Exercise objective:
Reproduce exactly, and only, the lines of the material below running from the line bearing "A Letter To White People Who's Cars" through the line bearing "participated—exceeding the program’s 90%". Leave any pictures out.

Source material:
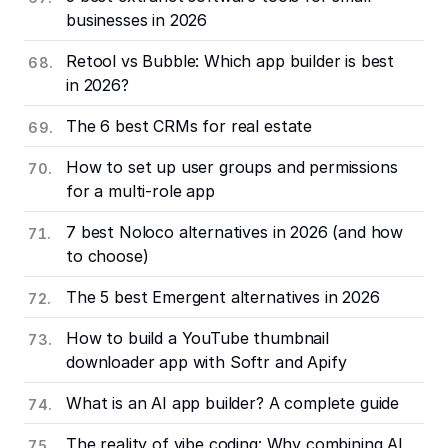
businesses in 2026
Retool vs Bubble: Which app builder is best
in 2026?
The 6 best CRMs for real estate
How to set up user groups and permissions
for a multi-role app
7 best Noloco alternatives in 2026 (and how
to choose)
The 5 best Emergent alternatives in 2026
How to build a YouTube thumbnail
downloader app with Softr and Apify
What is an AI app builder? A complete guide
The reality of vibe coding: Why combining AI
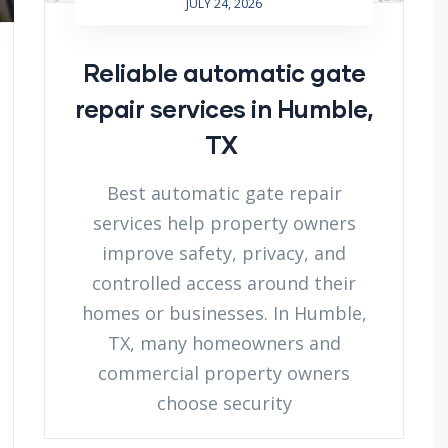
JULY 24, 2026
Reliable automatic gate
repair services in Humble,
TX
Best automatic gate repair
services help property owners
improve safety, privacy, and
controlled access around their
homes or businesses. In Humble,
TX, many homeowners and
commercial property owners
choose security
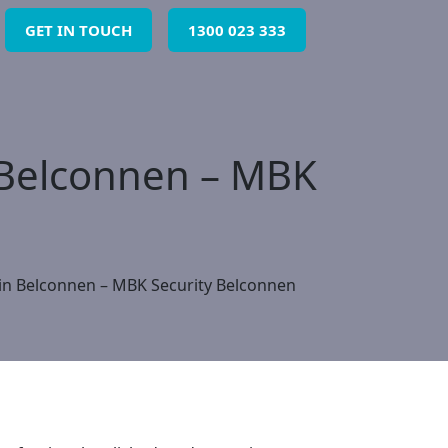
GET IN TOUCH
1300 023 333
n Belconnen – MBK
 in Belconnen – MBK Security Belconnen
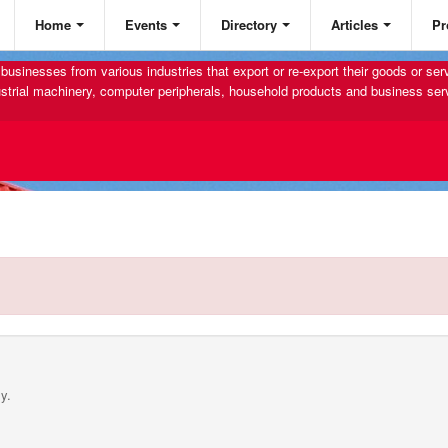
Home
Events
Directory
Articles
Pr
businesses from various industries that export or re-export their goods or se
strial machinery, computer peripherals, household products and business ser
y.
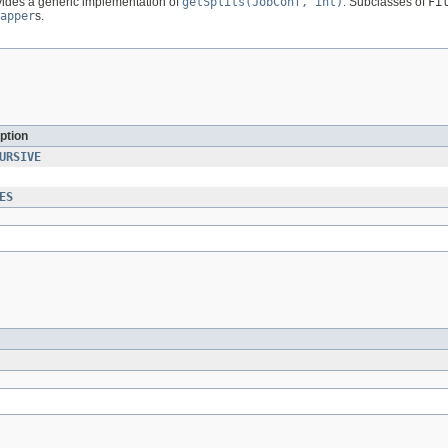
ovides a generic implementation of
getSplits(JobConf, int)
. Subclasses of
Fi
apper
s.
ption
URSIVE
ES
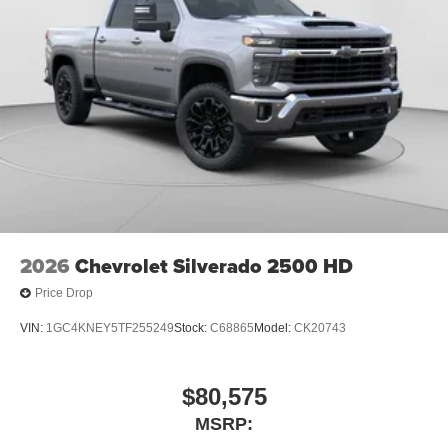
2026
Chevrolet Silverado 2500 HD
Price Drop
VIN:
1GC4KNEY5TF255249
Stock:
C68865
Model:
CK20743
$80,575
MSRP:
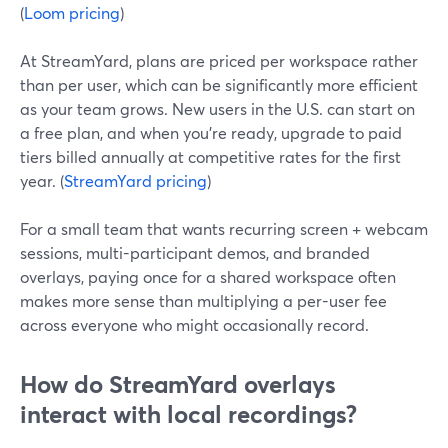
(
Loom pricing
)
At StreamYard, plans are priced per workspace rather
than per user, which can be significantly more efficient
as your team grows. New users in the U.S. can start on
a free plan, and when you’re ready, upgrade to paid
tiers billed annually at competitive rates for the first
year. (
StreamYard pricing
)
For a small team that wants recurring screen + webcam
sessions, multi-participant demos, and branded
overlays, paying once for a shared workspace often
makes more sense than multiplying a per-user fee
across everyone who might occasionally record.
How do StreamYard overlays
interact with local recordings?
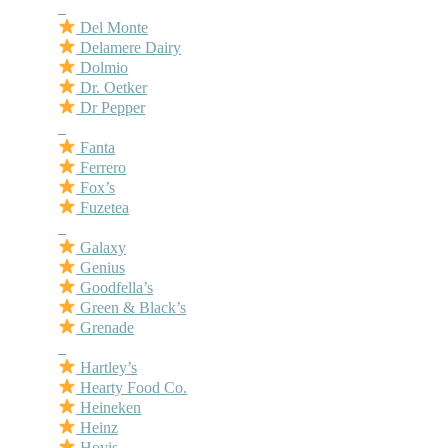
–
Del Monte
Delamere Dairy
Dolmio
Dr. Oetker
Dr Pepper
–
Fanta
Ferrero
Fox’s
Fuzetea
–
Galaxy
Genius
Goodfella’s
Green & Black’s
Grenade
–
Hartley’s
Hearty Food Co.
Heineken
Heinz
Hovis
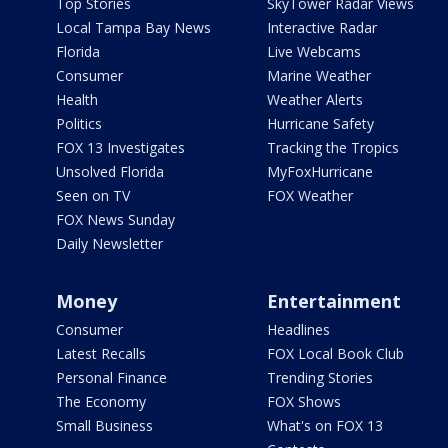
Top Stories
SkyTower Radar Views
Local Tampa Bay News
Interactive Radar
Florida
Live Webcams
Consumer
Marine Weather
Health
Weather Alerts
Politics
Hurricane Safety
FOX 13 Investigates
Tracking the Tropics
Unsolved Florida
MyFoxHurricane
Seen on TV
FOX Weather
FOX News Sunday
Daily Newsletter
Money
Entertainment
Consumer
Headlines
Latest Recalls
FOX Local Book Club
Personal Finance
Trending Stories
The Economy
FOX Shows
Small Business
What's on FOX 13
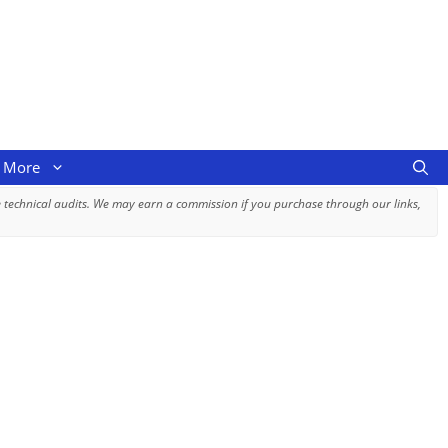
More
 technical audits. We may earn a commission if you purchase through our links,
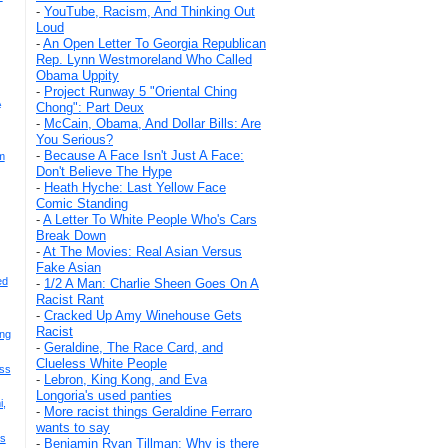
-
YouTube, Racism, And Thinking Out
Loud
-
An Open Letter To Georgia Republican
Rep. Lynn Westmoreland Who Called
Obama Uppity
-
Project Runway 5 "Oriental Ching
A
Chong": Part Deux
-
McCain, Obama, And Dollar Bills: Are
You Serious?
-
Because A Face Isn't Just A Face:
m
Don't Believe The Hype
-
Heath Hyche: Last Yellow Face
Comic Standing
-
A Letter To White People Who's Cars
Break Down
-
At The Movies: Real Asian Versus
Fake Asian
ed
-
1/2 A Man: Charlie Sheen Goes On A
Racist Rant
-
Cracked Up Amy Winehouse Gets
Racist
ing
-
Geraldine, The Race Card, and
Clueless White People
ss
-
Lebron, King Kong, and Eva
Longoria's used panties
i,
-
More racist things Geraldine Ferraro
wants to say
es
-
Benjamin Ryan Tillman: Why is there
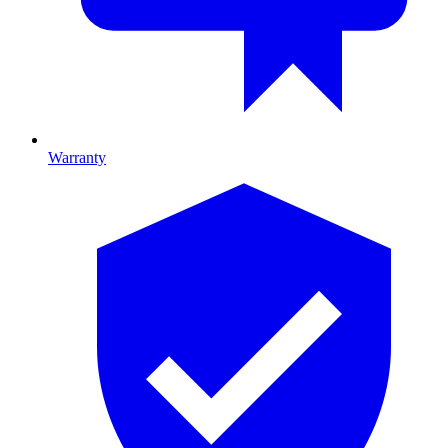
Warranty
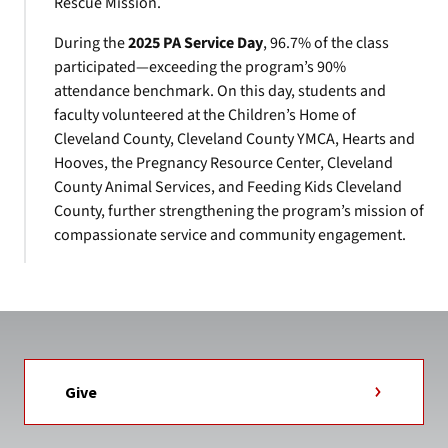
Rescue Mission.
During the
2025 PA Service Day
, 96.7% of the class
participated—exceeding the program’s 90%
attendance benchmark. On this day, students and
faculty volunteered at the Children’s Home of
Cleveland County, Cleveland County YMCA, Hearts and
Hooves, the Pregnancy Resource Center, Cleveland
County Animal Services, and Feeding Kids Cleveland
County, further strengthening the program’s mission of
compassionate service and community engagement.
Give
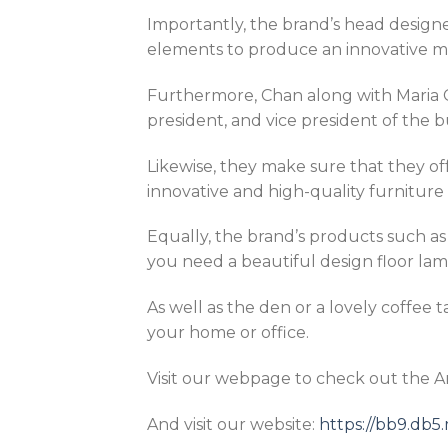
Importantly, the brand’s head designer
elements to produce an innovative mix
Furthermore, Chan along with Maria C
president, and vice president of the b
Likewise, they make sure that they of
innovative and high-quality furniture 
Equally, the brand’s products such a
you need a beautiful design floor lamp
As well as the den or a lovely coffee 
your home or office.
Visit our webpage to check out the 
And visit our website:
https://bb9.db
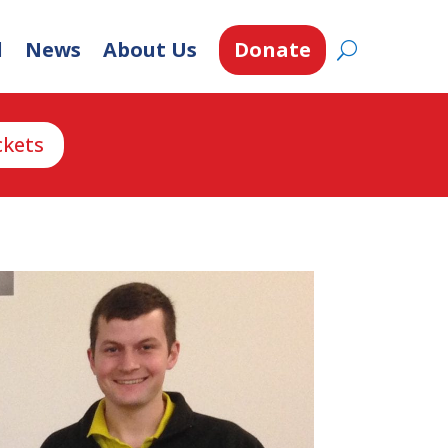
d
News
About Us
Donate
ckets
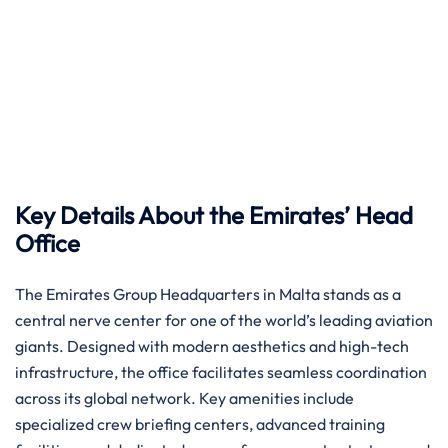
Key Details About the Emirates’ Head
Office
The Emirates Group Headquarters in Malta stands as a
central nerve center for one of the world’s leading aviation
giants. Designed with modern aesthetics and high-tech
infrastructure, the office facilitates seamless coordination
across its global network. Key amenities include
specialized crew briefing centers, advanced training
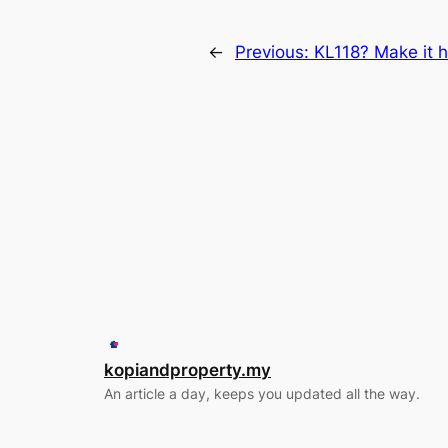
←
Previous:
KL118? Make it 
kopiandproperty.my
An article a day, keeps you updated all the way.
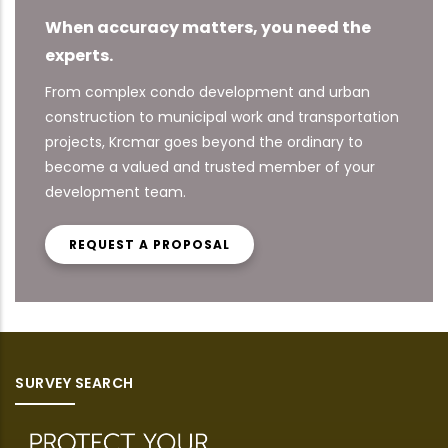
When accuracy matters, you need the
experts.
From complex condo development and urban
construction to municipal work and transportation
projects, Krcmar goes beyond the ordinary to
become a valued and trusted member of your
development team.
REQUEST A PROPOSAL
SURVEY SEARCH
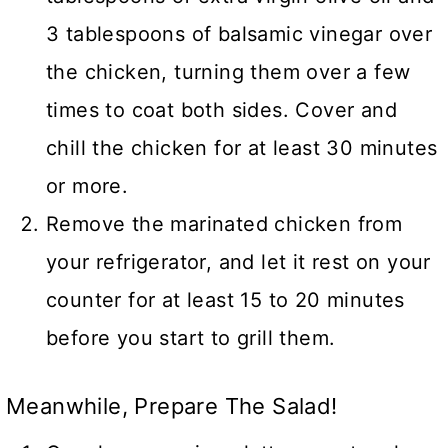
3 tablespoons of balsamic vinegar over
the chicken, turning them over a few
times to coat both sides. Cover and
chill the chicken for at least 30 minutes
or more.
Remove the marinated chicken from
your refrigerator, and let it rest on your
counter for at least 15 to 20 minutes
before you start to grill them.
Meanwhile, Prepare The Salad!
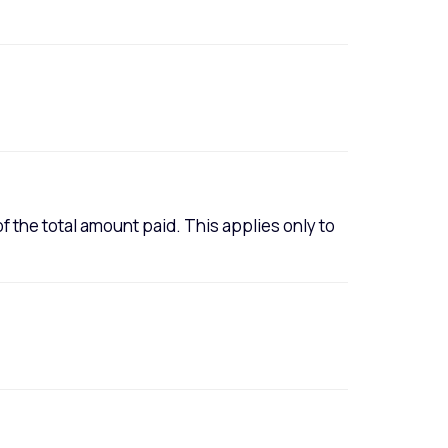
of the total amount paid. This applies only to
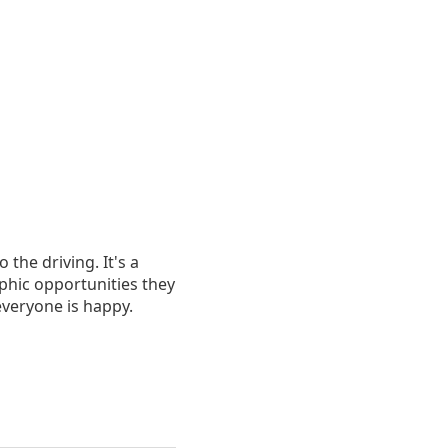
 the driving. It's a
aphic opportunities they
 everyone is happy.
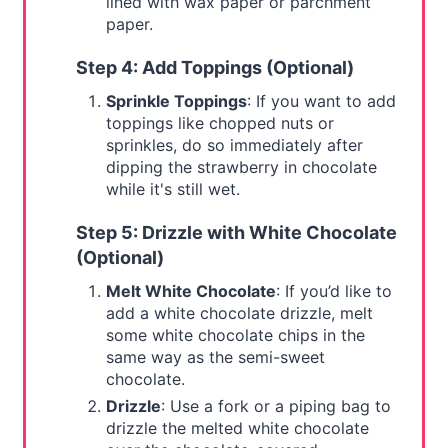
lined with wax paper or parchment
paper.
Step 4: Add Toppings (Optional)
Sprinkle Toppings
: If you want to add
toppings like chopped nuts or
sprinkles, do so immediately after
dipping the strawberry in chocolate
while it's still wet.
Step 5: Drizzle with White Chocolate
(Optional)
Melt White Chocolate
: If you’d like to
add a white chocolate drizzle, melt
some white chocolate chips in the
same way as the semi-sweet
chocolate.
Drizzle
: Use a fork or a piping bag to
drizzle the melted white chocolate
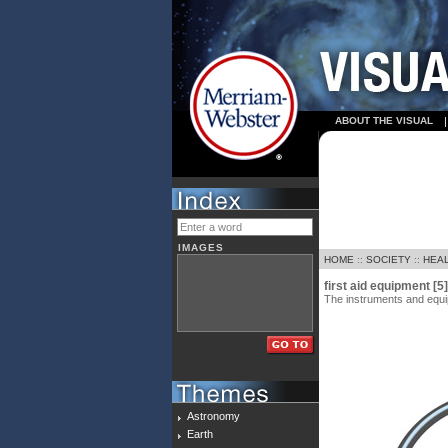
ABOUT THE VISUAL
IMAGES
HOME
::
SOCIETY
::
HEA
first aid equipment [5]
The instruments and equipm
Astronomy
Earth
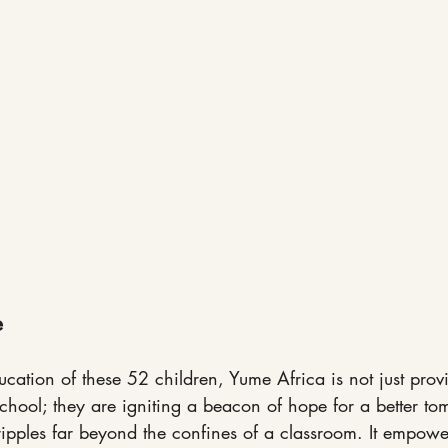
e
cation of these 52 children, Yume Africa is not just prov
chool; they are igniting a beacon of hope for a better to
ipples far beyond the confines of a classroom. It empower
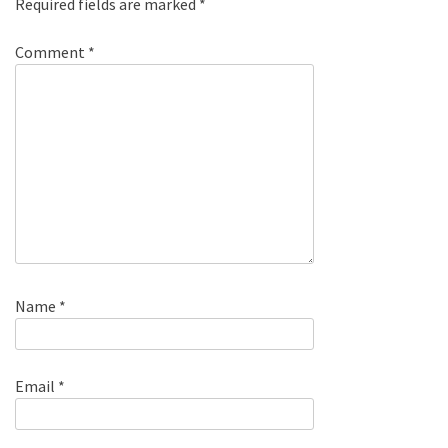
Required fields are marked
*
Comment
*
Name
*
Email
*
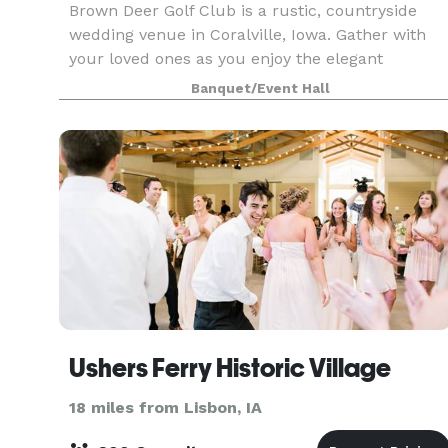
Brown Deer Golf Club is a rustic, countryside
wedding venue in Coralville, Iowa. Gather with
your loved ones as you enjoy the elegant
atmosphere of this unforgettable locale. The
Banquet/Event Hall
staff at Brown Deer Golf Club will give your
special day thei
Ushers Ferry Historic Village
18 miles from Lisbon, IA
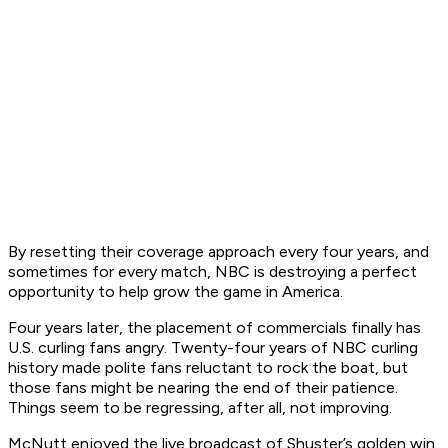
By resetting their coverage approach every four years, and
sometimes for every match, NBC is destroying a perfect
opportunity to help grow the game in America.
Four years later, the placement of commercials finally has
U.S. curling fans angry. Twenty-four years of NBC curling
history made polite fans reluctant to rock the boat, but
those fans might be nearing the end of their patience.
Things seem to be regressing, after all, not improving.
McNutt enjoyed the live broadcast of Shuster’s golden win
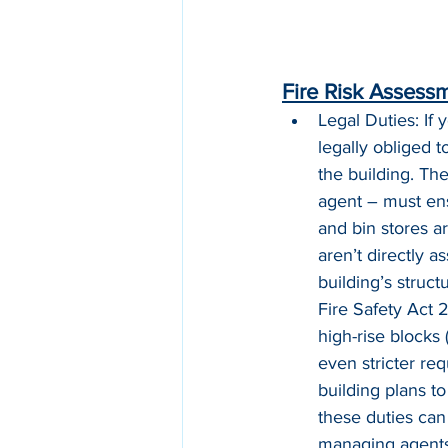
Fire Risk Assessm
Legal Duties: If
legally obliged 
the building. Th
agent – must ensu
and bin stores ar
aren’t directly a
building’s struct
Fire Safety Act 2
high-rise blocks
even stricter re
building plans t
these duties can
managing agents 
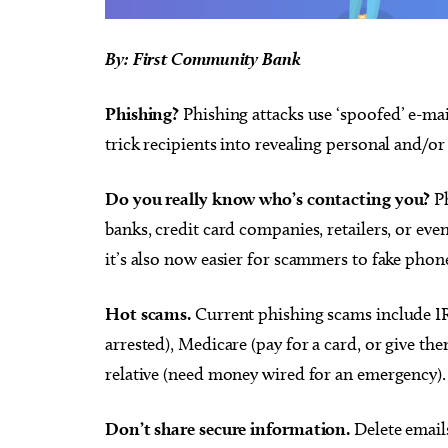
By: First Community Bank
Phishing?
Phishing attacks use ‘spoofed’ e-mai
trick recipients into revealing personal and/or
Do you really know who’s contacting you?
Ph
banks, credit card companies, retailers, or ev
it’s also now easier for scammers to fake ph
Hot scams.
Current phishing scams include IRS
arrested), Medicare (pay for a card, or give th
relative (need money wired for an emergency).
Don’t share secure information.
Delete email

Response box:
A Letter To White People Who's Cars
Break Down
-
At The Movies: Real Asian Versus
Fake Asian
ed
-
1/2 A Man: Charlie Sheen Goes On A
Racist Rant
-
Cracked Up Amy Winehouse Gets
Racist
ing
-
Geraldine, The Race Card, and
Clueless White People
ss
-
Lebron, King Kong, and Eva
Longoria's used panties
i,
-
More racist things Geraldine Ferraro
wants to say
es
-
Benjamin Ryan Tillman: Why is there
Warranty
Rescue Mission.
During the
2025 PA Service Day
, 96.7% of the class
participated—exceeding the program’s 90%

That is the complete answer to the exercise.